◆ **PROBLEM DESCRIPTION**
Nothing outside the range is to be copied. From the entries below, reproduce exactly the lines starting at the one with "Reservation system notes" and ending at the one with "that mitigate risk.", without pictures.

Start of SOURCE DATA

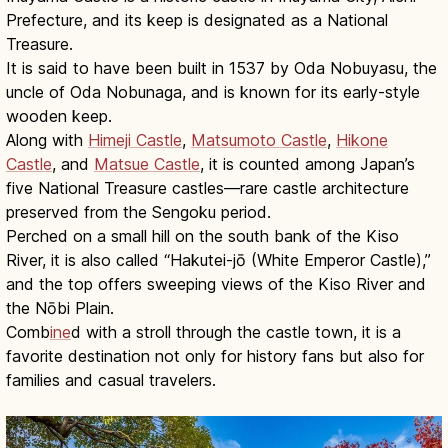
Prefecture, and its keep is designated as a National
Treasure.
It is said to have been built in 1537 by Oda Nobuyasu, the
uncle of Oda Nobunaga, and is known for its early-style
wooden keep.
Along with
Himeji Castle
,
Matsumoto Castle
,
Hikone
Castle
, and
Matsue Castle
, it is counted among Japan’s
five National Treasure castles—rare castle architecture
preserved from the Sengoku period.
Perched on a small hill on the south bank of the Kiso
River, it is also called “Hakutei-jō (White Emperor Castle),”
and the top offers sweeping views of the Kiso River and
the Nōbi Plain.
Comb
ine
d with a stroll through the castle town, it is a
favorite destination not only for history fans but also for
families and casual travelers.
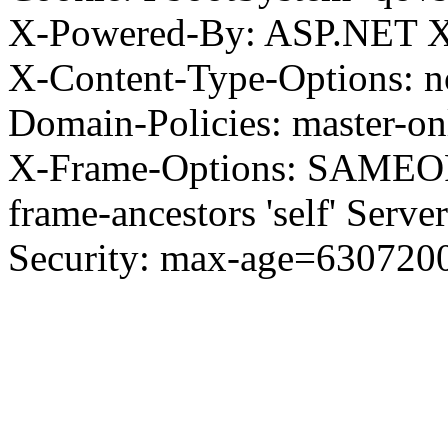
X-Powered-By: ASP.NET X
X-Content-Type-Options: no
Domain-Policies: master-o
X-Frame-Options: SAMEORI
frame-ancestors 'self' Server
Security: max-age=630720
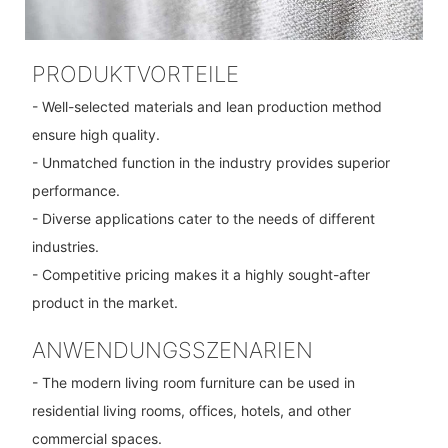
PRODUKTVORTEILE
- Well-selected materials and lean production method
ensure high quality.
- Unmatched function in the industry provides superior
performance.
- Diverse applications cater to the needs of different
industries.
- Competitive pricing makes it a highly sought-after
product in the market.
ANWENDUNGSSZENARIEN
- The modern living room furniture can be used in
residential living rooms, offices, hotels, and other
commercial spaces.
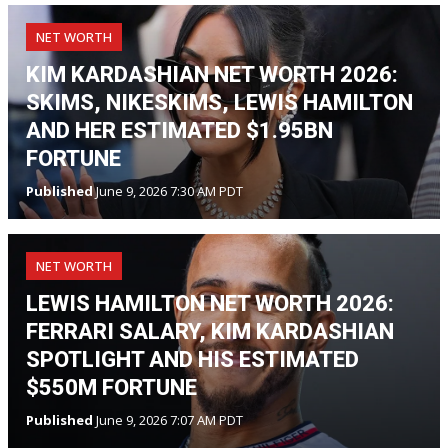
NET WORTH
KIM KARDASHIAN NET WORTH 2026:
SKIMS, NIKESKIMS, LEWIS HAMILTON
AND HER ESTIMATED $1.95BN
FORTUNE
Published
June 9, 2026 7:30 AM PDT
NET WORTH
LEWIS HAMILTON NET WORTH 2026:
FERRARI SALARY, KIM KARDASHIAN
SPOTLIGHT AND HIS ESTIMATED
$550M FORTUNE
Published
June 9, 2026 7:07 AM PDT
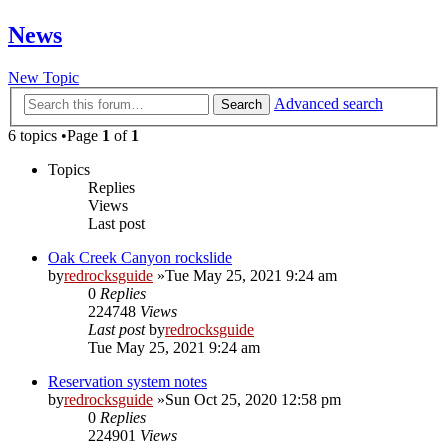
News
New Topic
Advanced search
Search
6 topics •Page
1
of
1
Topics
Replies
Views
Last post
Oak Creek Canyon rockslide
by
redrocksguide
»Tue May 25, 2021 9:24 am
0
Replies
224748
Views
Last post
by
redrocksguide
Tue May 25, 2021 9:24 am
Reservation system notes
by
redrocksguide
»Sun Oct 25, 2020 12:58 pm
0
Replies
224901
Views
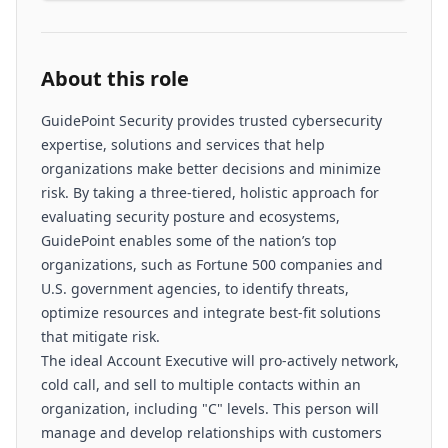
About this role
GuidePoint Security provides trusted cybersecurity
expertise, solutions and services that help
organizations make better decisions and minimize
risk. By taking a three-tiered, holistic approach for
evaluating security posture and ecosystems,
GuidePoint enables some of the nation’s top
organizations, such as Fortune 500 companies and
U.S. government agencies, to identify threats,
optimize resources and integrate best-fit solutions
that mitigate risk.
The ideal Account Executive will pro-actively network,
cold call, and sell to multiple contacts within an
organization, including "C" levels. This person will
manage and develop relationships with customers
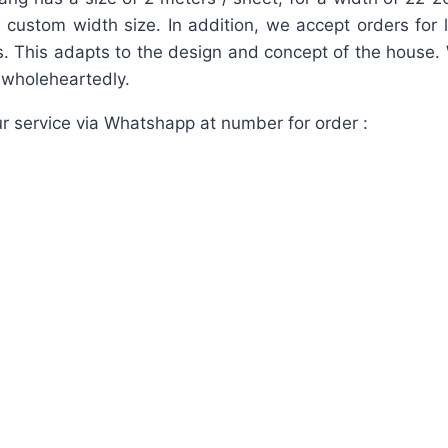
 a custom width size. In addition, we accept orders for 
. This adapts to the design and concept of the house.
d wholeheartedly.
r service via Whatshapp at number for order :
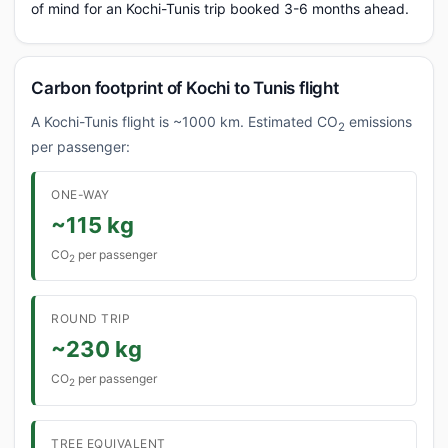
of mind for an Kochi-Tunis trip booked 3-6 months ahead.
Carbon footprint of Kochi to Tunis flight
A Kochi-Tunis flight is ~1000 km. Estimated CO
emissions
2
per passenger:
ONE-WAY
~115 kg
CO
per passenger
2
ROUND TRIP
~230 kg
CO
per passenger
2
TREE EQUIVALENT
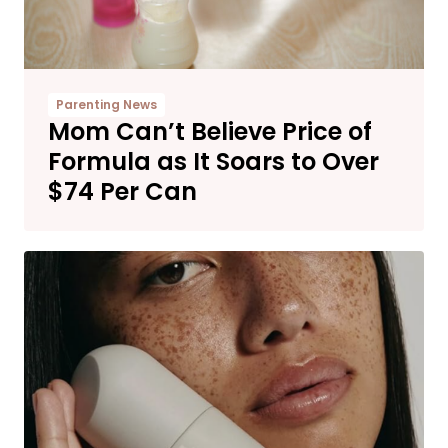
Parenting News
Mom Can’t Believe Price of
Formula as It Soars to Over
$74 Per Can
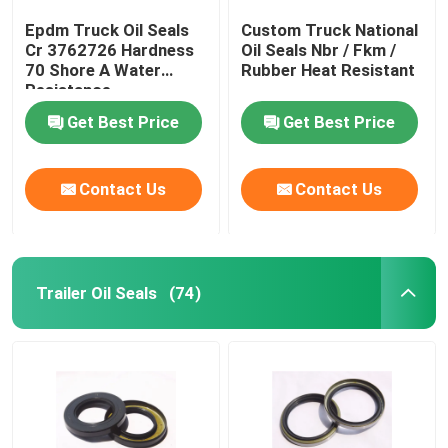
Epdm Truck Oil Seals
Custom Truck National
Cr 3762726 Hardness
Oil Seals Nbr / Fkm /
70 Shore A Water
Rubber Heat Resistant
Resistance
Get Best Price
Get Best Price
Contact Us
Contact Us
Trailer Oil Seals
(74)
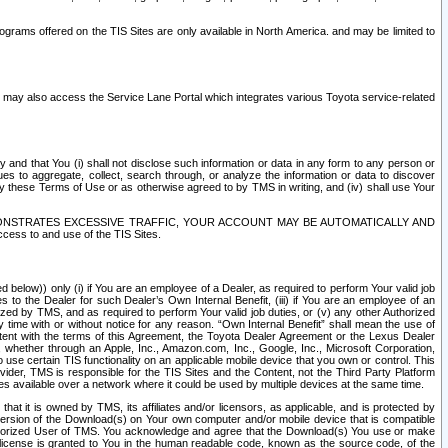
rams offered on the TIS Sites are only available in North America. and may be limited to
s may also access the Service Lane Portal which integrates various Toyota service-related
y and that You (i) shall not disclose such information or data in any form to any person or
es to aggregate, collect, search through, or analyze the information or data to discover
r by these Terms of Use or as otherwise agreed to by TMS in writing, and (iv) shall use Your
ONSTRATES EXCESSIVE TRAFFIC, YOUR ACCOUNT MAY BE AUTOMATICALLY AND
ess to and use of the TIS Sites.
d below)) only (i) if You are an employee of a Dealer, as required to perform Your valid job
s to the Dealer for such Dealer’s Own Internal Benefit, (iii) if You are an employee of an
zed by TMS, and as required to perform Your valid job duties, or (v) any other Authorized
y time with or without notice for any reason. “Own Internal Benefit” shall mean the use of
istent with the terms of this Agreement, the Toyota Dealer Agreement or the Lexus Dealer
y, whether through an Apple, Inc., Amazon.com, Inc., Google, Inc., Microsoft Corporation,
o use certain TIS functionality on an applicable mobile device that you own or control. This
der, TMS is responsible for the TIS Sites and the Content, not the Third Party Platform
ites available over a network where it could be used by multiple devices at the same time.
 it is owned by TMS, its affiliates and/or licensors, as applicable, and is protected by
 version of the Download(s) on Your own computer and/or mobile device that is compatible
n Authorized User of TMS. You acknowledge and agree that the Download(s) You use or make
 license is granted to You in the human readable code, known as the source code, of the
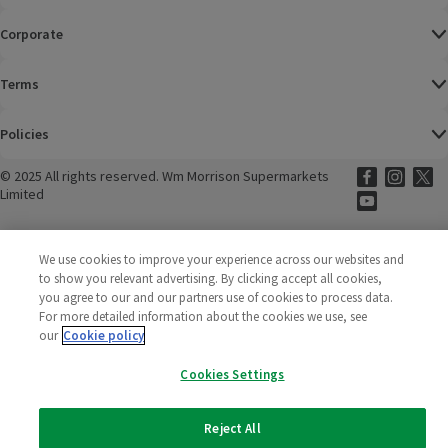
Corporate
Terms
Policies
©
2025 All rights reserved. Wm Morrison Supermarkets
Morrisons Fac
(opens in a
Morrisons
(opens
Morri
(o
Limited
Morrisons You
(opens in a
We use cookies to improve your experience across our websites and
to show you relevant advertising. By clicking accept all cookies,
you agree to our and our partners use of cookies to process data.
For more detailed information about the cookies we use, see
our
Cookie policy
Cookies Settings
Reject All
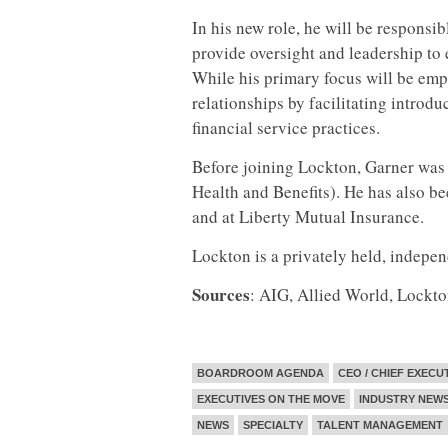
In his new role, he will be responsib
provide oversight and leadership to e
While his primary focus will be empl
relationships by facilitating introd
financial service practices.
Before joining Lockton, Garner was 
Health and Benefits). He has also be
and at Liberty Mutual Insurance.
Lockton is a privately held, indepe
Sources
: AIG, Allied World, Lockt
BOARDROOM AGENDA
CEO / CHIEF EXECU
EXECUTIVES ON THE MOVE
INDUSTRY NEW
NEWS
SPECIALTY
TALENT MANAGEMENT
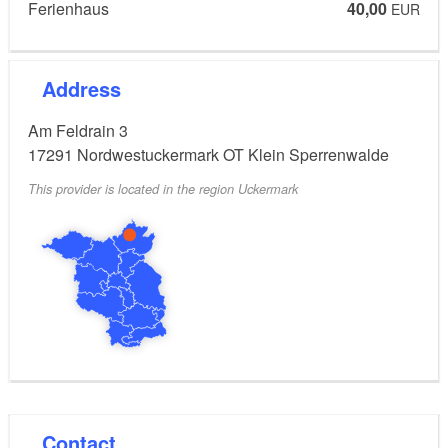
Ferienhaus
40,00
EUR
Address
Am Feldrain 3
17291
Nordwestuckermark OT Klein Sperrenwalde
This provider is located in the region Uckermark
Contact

End of SOURCE DATA

◆ **TASK RESULT**
Reservation system notes
by
redrocksguide
»Sun Oct 25, 2020 12:58 pm
0
Replies
224901
Views
About this role
GuidePoint Security provides trusted cybersecurity
expertise, solutions and services that help
organizations make better decisions and minimize
risk. By taking a three-tiered, holistic approach for
evaluating security posture and ecosystems,
GuidePoint enables some of the nation’s top
organizations, such as Fortune 500 companies and
U.S. government agencies, to identify threats,
optimize resources and integrate best-fit solutions
that mitigate risk.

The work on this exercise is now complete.